You're paying a 3 size byte penalty for using short arithmetic rather than int arithmetic. It's slower, too.

Larger code size is surely more stressful for the instructions cache, but the slowdown caused by this is most likely barely measurable on modern processors.

>

Generally speaking, int should be used for most calculations, short and byte for storage.

(Modern CPUs have long been deliberately optimized and tuned for C semantics.)

I generally agree, but this is only valid for the regular scalar code. Autovectorizable code taking advantage of SIMD instructions looks a bit different. Consider:

void tests(short* a, short* b, short* c, int n) { while (n--) *c++ = *a++ * *b++; }
  <...>
  50:       f3 0f 6f 04 07       	movdqu (%rdi,%rax,1),%xmm0
  55:       f3 0f 6f 0c 06       	movdqu (%rsi,%rax,1),%xmm1
  5a:       66 0f d5 c1          	pmullw %xmm1,%xmm0
  5e:       0f 11 04 02          	movups %xmm0,(%rdx,%rax,1)
  62:       48 83 c0 10          	add    $0x10,%rax
  66:       4c 39 c0             	cmp    %r8,%rax
  69:       75 e5                	jne    50 <tests+0x50>
  <...>

7 instructions, which are doing 8 multiplications per inner loop iteration.

void testi(int* a, int* b, int* c, int n) { while (n--) *c++ = *a++ * *b++; }
 <...>
 188:       f3 0f 6f 04 07       	movdqu (%rdi,%rax,1),%xmm0
 18d:       f3 0f 6f 0c 06       	movdqu (%rsi,%rax,1),%xmm1
 192:       66 0f 38 40 c1       	pmulld %xmm1,%xmm0
 197:       0f 11 04 02          	movups %xmm0,(%rdx,%rax,1)
 19b:       48 83 c0 10          	add    $0x10,%rax
 19f:       4c 39 c0             	cmp    %r8,%rax
 1a2:       75 e4                	jne    188 <testi+0x48>
 <...>

7 instructions, which are doing 4 multiplications per inner loop iteration.

The code size increases really a lot, because there are large prologue and epilogue parts before and after the inner loop.
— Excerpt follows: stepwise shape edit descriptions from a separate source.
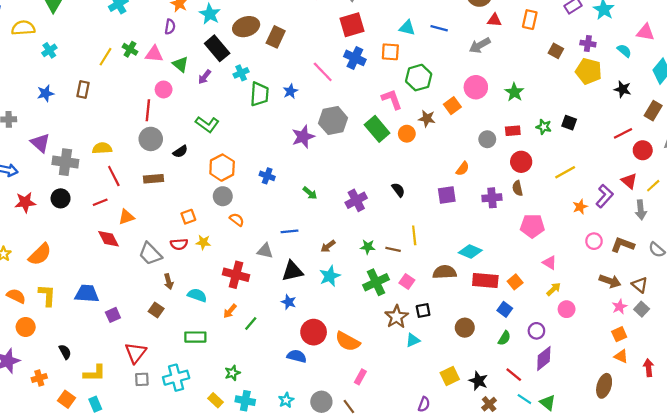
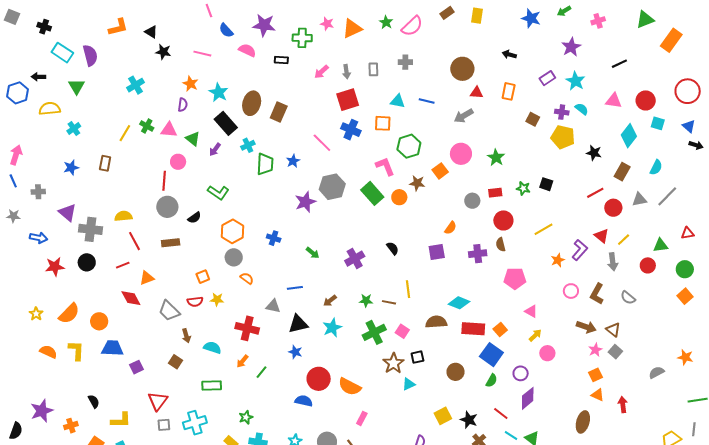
brown ellipse: (246, 27) -> (252, 103), turned -55
cyan semicircle: (624, 51) -> (582, 109), moved
brown L-shape: (623, 245) -> (597, 294), turned -80
blue square: (505, 309) -> (491, 355), size x1.6
orange circle: (26, 327) -> (99, 321), moved

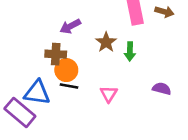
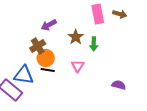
brown cross: (56, 54) -> (38, 46), turned -35
purple semicircle: (162, 89) -> (119, 85), moved
pink triangle: (109, 94) -> (78, 66), moved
But the performance improves really a lot when processing large arrays. And the 16-bit version is roughly twice faster than the 32-bit version (because each 128-bit XMM register represents either 8 shorts or 4 ints).

If we want D language to be SIMD friendly, then discouraging the use of short and byte types for local variables isn't the best idea.

February 04, 2022

On Friday, 4 February 2022 at 22:11:10 UTC, Steven Schveighoffer wrote:

>

I don't think anyone is arguing that the result of the operation should be truncated to a byte, even if assigned to an int.

And yet, that's exactly what happens if you use int and long:

int a = int.max;
long b = a + 1;
writeln(b > 0); // false

I think there are reasonable arguments to be made on both sides, but having both behaviors in the same language is a bit of a mess, don't you think?

February 04, 2022

On 2/4/22 5:22 PM, Paul Backus wrote:

>

On Friday, 4 February 2022 at 22:11:10 UTC, Steven Schveighoffer wrote:

>

I don't think anyone is arguing that the result of the operation should be truncated to a byte, even if assigned to an int.

And yet, that's exactly what happens if you use int and long:

    int a = int.max;
    long b = a + 1;
    writeln(b > 0); // false

I think there are reasonable arguments to be made on both sides, but having both behaviors in the same language is a bit of a mess, don't you think?

Yes, I would prefer for the compiler to determine if the overflow is needed, and generate appropriate instructions based on that.

The reason this doesn't come up often for int -> long is because a) you aren't usually converting an int-only operation to a long, and b) overflow of an int is rare.

-Steve

February 04, 2022
On 2/4/2022 6:12 AM, Adam D Ruppe wrote:
> I'd allow that. The input is a and b, they're both short, so let the output truncate back to short implicitly too. Just like with int, there's some understanding that yes, there is a high word produced by the multiply, but it might not fit and I don't need the compiler nagging me like I'm some kind of ignoramus.

As I observed before, there is no solution. Just different problems. It's best to stick with a scheme that has well-understood issues and works best with the common CPU architectures.